Prey was a lot of things when it was released. It was the next big game for the transient Xbox 360 early adopters. It was a technically proficient shooter that promised a unique take on online multiplayer. And it was a technical showpiece that had console gamers scrambling to buy HD televisions. But one thing it wasn’t was a great world builder. It had some great ideas and moments, mostly created by the anti-gravity walkways that featured heavily throughout the games, but for the most part it was the sort of shiny high-tech metal-walled spaceship we’d walked through what seemed like a thousand times before.
But those radio broadcasts. They were really something.

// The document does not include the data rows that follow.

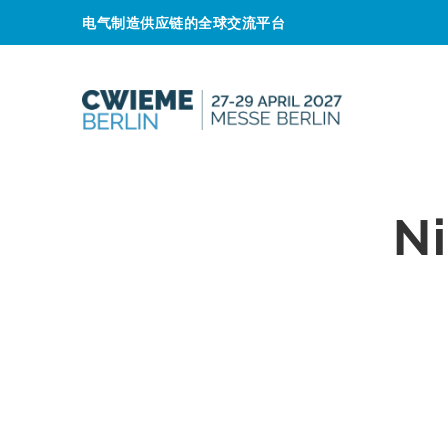
电气制造供应链的全球交流平台
N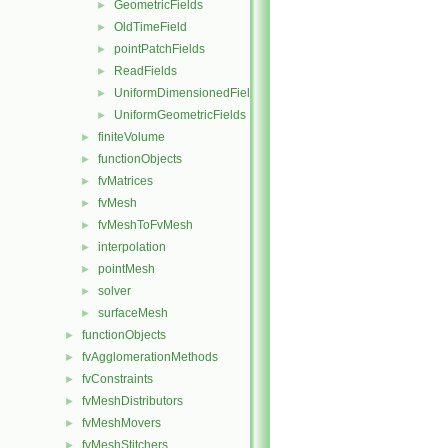
GeometricFields
►
OldTimeField
►
pointPatchFields
►
ReadFields
►
UniformDimensionedFields
►
UniformGeometricFields
►
finiteVolume
►
functionObjects
►
fvMatrices
►
fvMesh
►
fvMeshToFvMesh
►
interpolation
►
pointMesh
►
solver
►
surfaceMesh
►
functionObjects
►
fvAgglomerationMethods
►
fvConstraints
►
fvMeshDistributors
►
fvMeshMovers
►
fvMeshStitchers
►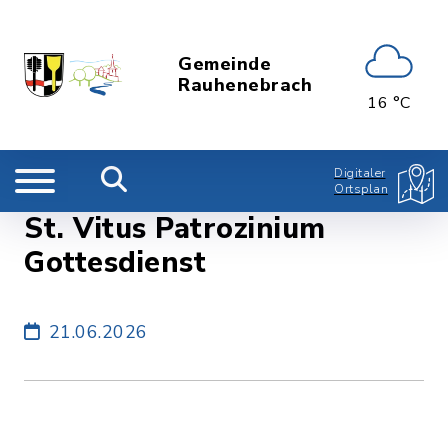
Gemeinde
Rauhenebrach
16 °C
Digitaler
Ortsplan
St. Vitus Patrozinium
Gottesdienst
21.06.2026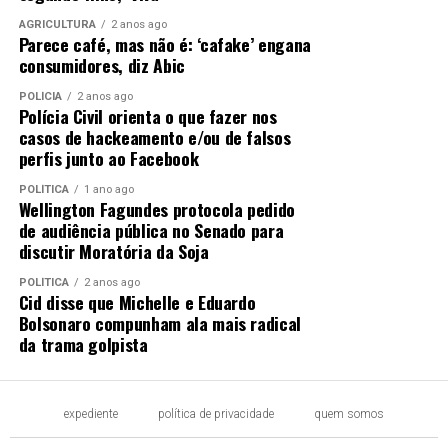
AGRICULTURA
2 anos ago
Parece café, mas não é: ‘cafake’ engana
consumidores, diz Abic
POLÍCIA
2 anos ago
Polícia Civil orienta o que fazer nos
casos de hackeamento e/ou de falsos
perfis junto ao Facebook
POLÍTICA
1 ano ago
Wellington Fagundes protocola pedido
de audiência pública no Senado para
discutir Moratória da Soja
POLÍTICA
2 anos ago
Cid disse que Michelle e Eduardo
Bolsonaro compunham ala mais radical
da trama golpista
expediente
política de privacidade
quem somos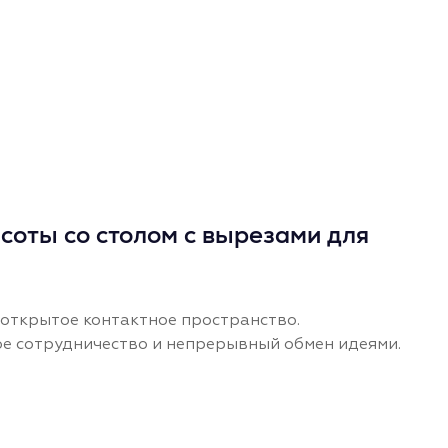
оты со столом с вырезами для
открытое контактное пространство.
е сотрудничество и непрерывный обмен идеями.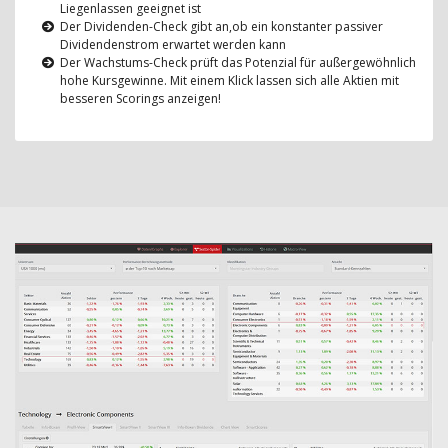
Liegenlassen geeignet ist
Der Dividenden-Check gibt an,ob ein konstanter passiver
Dividendenstrom erwartet werden kann
Der Wachstums-Check prüft das Potenzial für außergewöhnlich
hohe Kursgewinne. Mit einem Klick lassen sich alle Aktien mit
besseren Scorings anzeigen!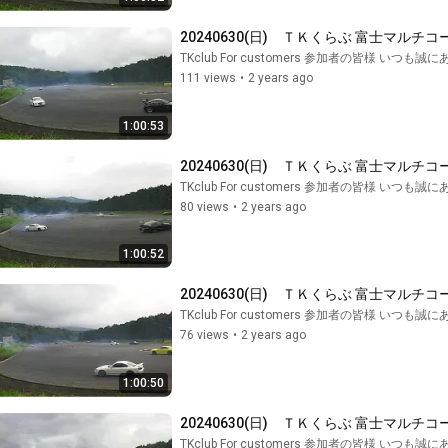
20240630(日)　ＴＫくらぶ 富士マルチコ
TKclub For customers 参加者の皆様 いつ
111 views
•
2 years ago
1:00:53
20240630(日)　ＴＫくらぶ 富士マルチコ
TKclub For customers 参加者の皆様 いつ
80 views
•
2 years ago
1:00:52
20240630(日)　ＴＫくらぶ 富士マルチコ
TKclub For customers 参加者の皆様 いつ
76 views
•
2 years ago
1:00:50
20240630(日)　ＴＫくらぶ 富士マルチコ
TKclub For customers 参加者の皆様 いつ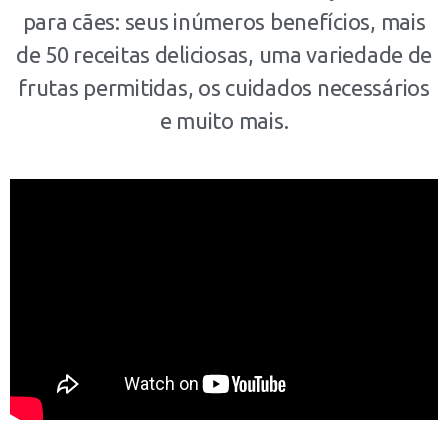
para cães: seus inúmeros benefícios, mais
de 50 receitas deliciosas, uma variedade de
frutas permitidas, os cuidados necessários
e muito mais.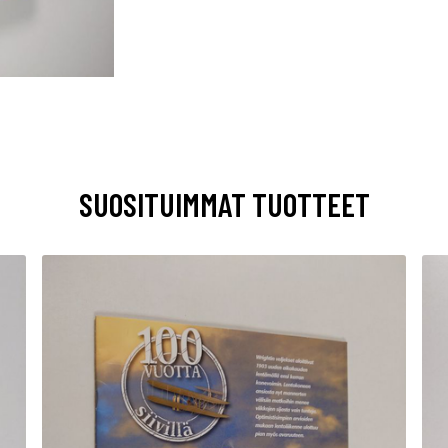
SUOSITUIMMAT TUOTTEET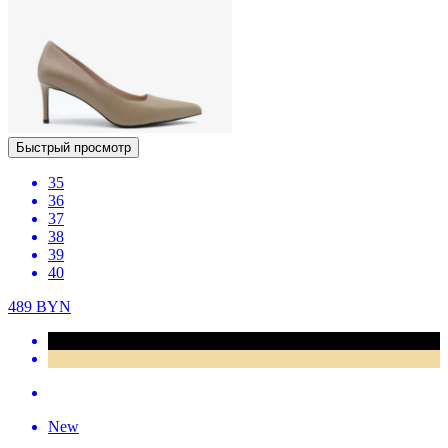
Быстрый просмотр
35
36
37
38
39
40
489
BYN
New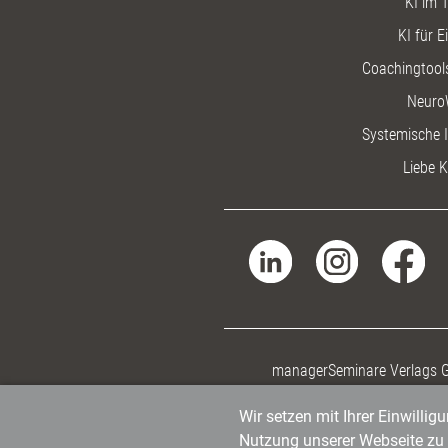
KI im T
KI für E
Coachingtools
Neuro
Systemische I
Liebe K
managerSeminare Verlags
Wir setzen mit Ihrer Einwilli
Nutzung unserer Webseite zu v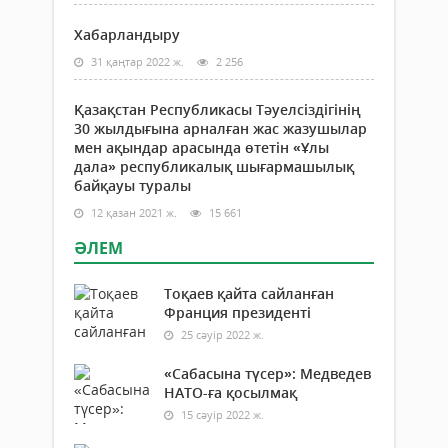
Хабарландыру
31 қаңтар 2022 ж.
2 256
Қазақстан Республикасы Тәуелсіздігінің
30 жылдығына арналған жас жазушылар
мен ақындар арасында өтетін «Ұлы
дала» республикалық шығармашылық
байқауы туралы
12 қазан 2021 ж.
15 661
ӘЛЕМ
Тоқаев қайта сайланған
Франция президенті
25 сәуір 2022 ж.
«Сабасына түсер»: Медведев
НАТО-ға қосылмақ
15 сәуір 2022 ж.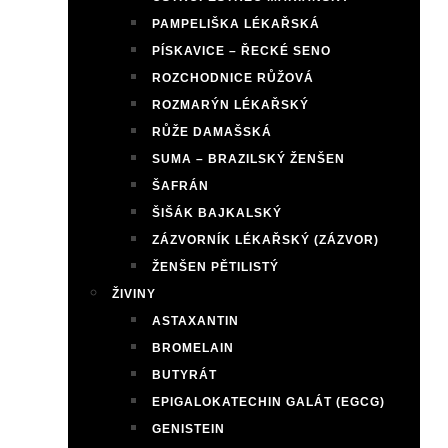
PAMPELIŠKA LÉKAŘSKÁ
PÍSKAVICE – ŘECKÉ SENO
ROZCHODNICE RŮŽOVÁ
ROZMARÝN LÉKAŘSKÝ
RŮŽE DAMAŠSKÁ
SUMA – BRAZILSKÝ ŽENŠEN
ŠAFRÁN
ŠIŠÁK BAJKALSKÝ
ZÁZVORNÍK LÉKAŘSKÝ (ZÁZVOR)
ŽENŠEN PĚTILISTÝ
ŽIVINY
ASTAXANTIN
BROMELAIN
BUTYRÁT
EPIGALOKATECHIN GALÁT (EGCG)
GENISTEIN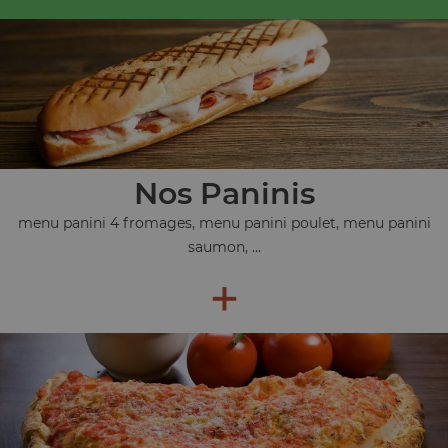
Nos Paninis
menu panini 4 fromages, menu panini poulet, menu panini
saumon, ...
+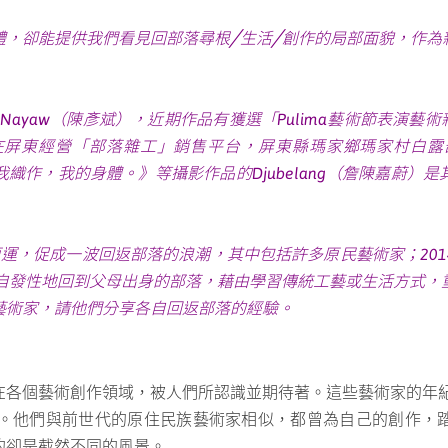
體，卻能提供我們看見回部落尋根╱生活╱創作的局部面貌，作為
 Nayaw（陳彥斌），近期作品有獲選「Pulima藝術節表演藝術
東經營「部落雜工」銷售平台，屏東縣瑪家鄉瑪家村白露部落排灣族的
織作，我的身體。》等攝影作品的Djubelang（詹陳嘉蔚）
的原運，促成一波回返部落的浪潮，其中包括許多原民藝術家；20
年自發性地回到父母出身的部落，藉由學習傳統工藝或生活方式，
藝術家，請他們分享各自回返部落的經驗。
各個藝術創作領域，被人們所認識並期待著。這些藝術家的年紀
代。他們與前世代的原住民族藝術家相似，都曾為自己的創作，
的卻是截然不同的風景。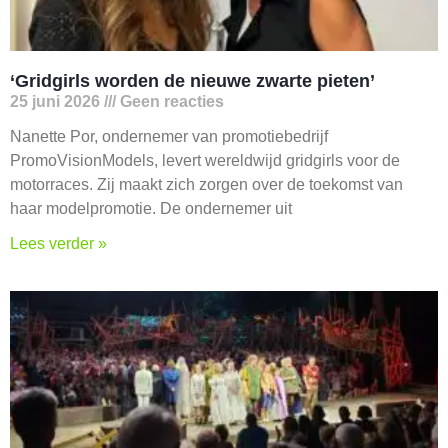
‘Gridgirls worden de nieuwe zwarte pieten’
25 juni 2026
Geen reacties
Nanette Por, ondernemer van promotiebedrijf
PromoVisionModels, levert wereldwijd gridgirls voor de
motorraces. Zij maakt zich zorgen over de toekomst van
haar modelpromotie. De ondernemer uit
Lees verder »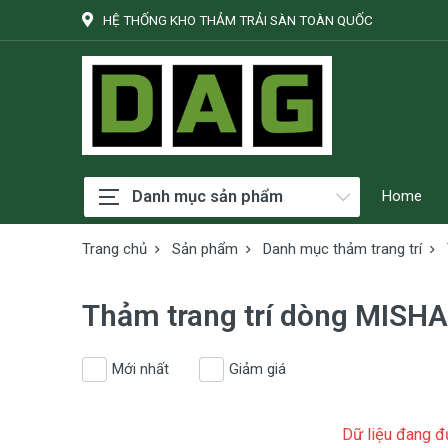
HỆ THỐNG KHO THẢM TRẢI SÀN TOÀN QUỐC
Danh mục sản phẩm
Home
Trang chủ
Sản phẩm
Danh mục thảm trang trí
Thảm trang trí dòng MISHA
Mới nhất
Giảm giá
Dữ liệu đang đư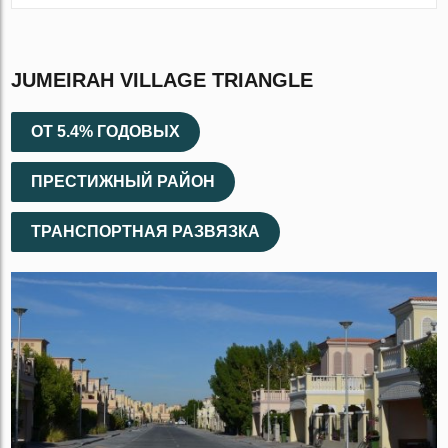
JUMEIRAH VILLAGE TRIANGLE
ОТ 5.4% ГОДОВЫХ
ПРЕСТИЖНЫЙ РАЙОН
ТРАНСПОРТНАЯ РАЗВЯЗКА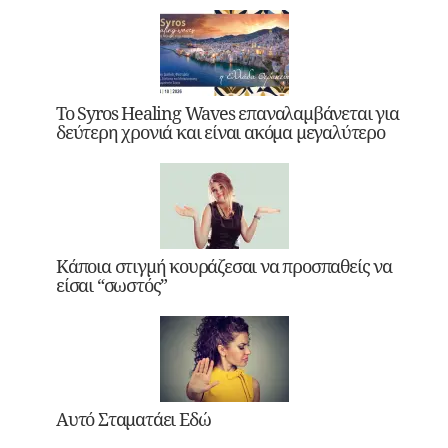
Το Syros Healing Waves επαναλαμβάνεται για
δεύτερη χρονιά και είναι ακόμα μεγαλύτερο
Κάποια στιγμή κουράζεσαι να προσπαθείς να
είσαι “σωστός”
Αυτό Σταματάει Εδώ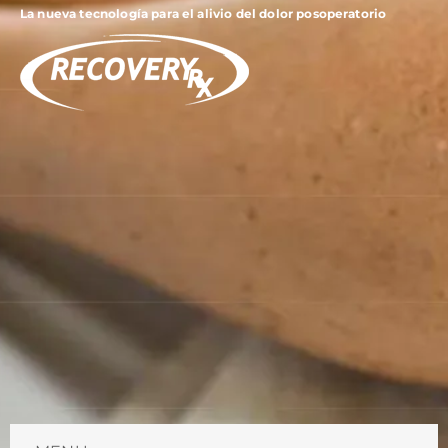
La nueva tecnología para el alivio del dolor posoperatorio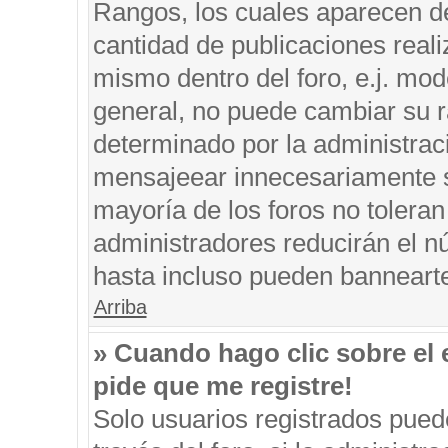
Rangos, los cuales aparecen de
cantidad de publicaciones reali
mismo dentro del foro, e.j. mo
general, no puede cambiar su r
determinado por la administrac
mensajeear innecesariamente s
mayoría de los foros no tolera
administradores reducirán el n
hasta incluso pueden banneart
Arriba
» Cuando hago clic sobre el 
pide que me registre!
Solo usuarios registrados puede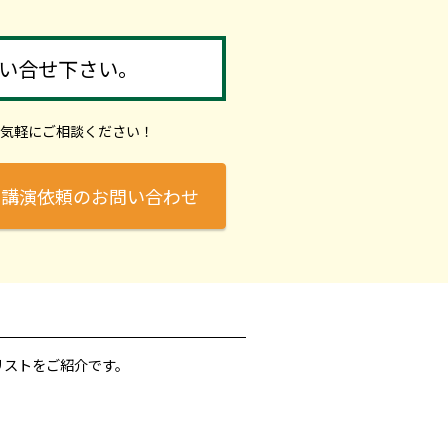
い合せ下さい。
気軽にご相談ください！
講演依頼のお問い合わせ
リストをご紹介です。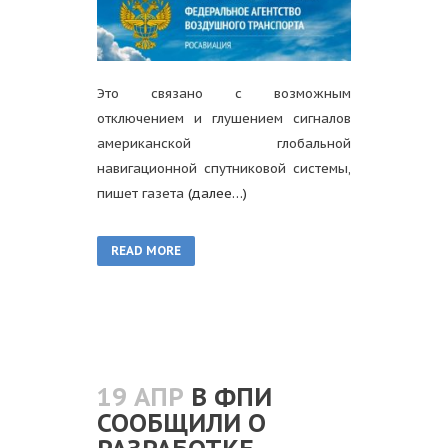
Это связано с возможным
отключением и глушением сигналов
американской глобальной
навигационной спутниковой системы,
пишет газета
(далее…)
READ MORE
19 АПР
В ФПИ
СООБЩИЛИ О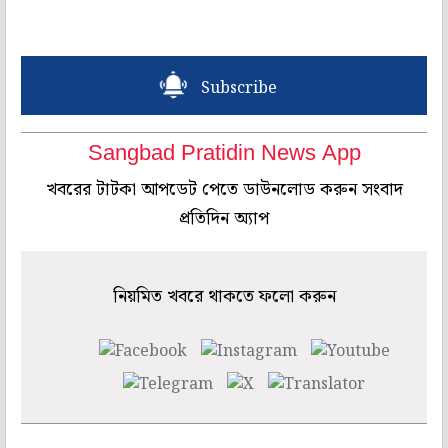
Subscribe
Sangbad Pratidin News App
খবরের টাটকা আপডেট পেতে ডাউনলোড করুন সংবাদ
প্রতিদিন অ্যাপ
নিয়মিত খবরে থাকতে ফলো করুন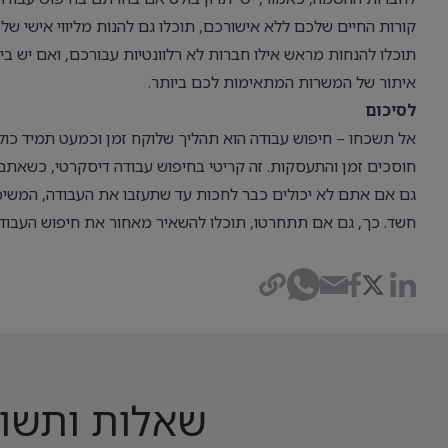
קורות החיים שלכם ללא אישורכם, תוכלו גם להנות מליווי אישי של
תוכלו להנחות מראש אילו חברות לא רלוונטיות עבורכם, ואם יש בי
איתור של המשרות המתאימות לכם ביותר.
לסיכום
אל תשכחו – חיפוש עבודה הוא תהליך שלוקח זמן וכמעט תמיד כו
חוסכים זמן והתעסקות. זה קריטי בחיפוש עבודה דיסקרטי, כשאתם ע
גם אם אתם לא יכולים כבר לחכות עד שתעזבו את העבודה, המשיכו 
חשד. כך, גם אם תתחרטו, תוכלו להשאיר מאחור את חיפוש העבוד
שאלות ותשובות (FAQ) – חיפוש עבו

Ambient storytelling isn’t new, even back in 2006, but Prey used it so brilliantly to pad out its otherwise benign world that it merits special mention. While the game’s narrative doesn’t directly posture the alien invasion as a great threat to humanity as we know it, it’s these talkback radio broadcasts that give it a greater sense of desperation and (pardon the pun) gravity than it would otherwise have. I was never really invested in Tommy’s quest to avenge his grandfather’s death or save his girlfriend, but the prophetic ramblings of a paranormal shock-jock and his loyal followers, well that was something to pull me down the shiny metal hallways and through the sphincter-like doors.
It was this ‘window’ into what was happening on Earth, what ordinary people were seeing from the ground, that really drove the gravity of what was happening in Prey more broadly. It was easy to imagine people down on earth spotting lights in the skies and tuning into their radios for updates from the authorities – or in this case famous supernatural broadcaster Art Bell – about what exactly they were to do next. And as the calls get more and more frantic, it becomes clear that Earth is under attack, and that its people are terrified and helpless.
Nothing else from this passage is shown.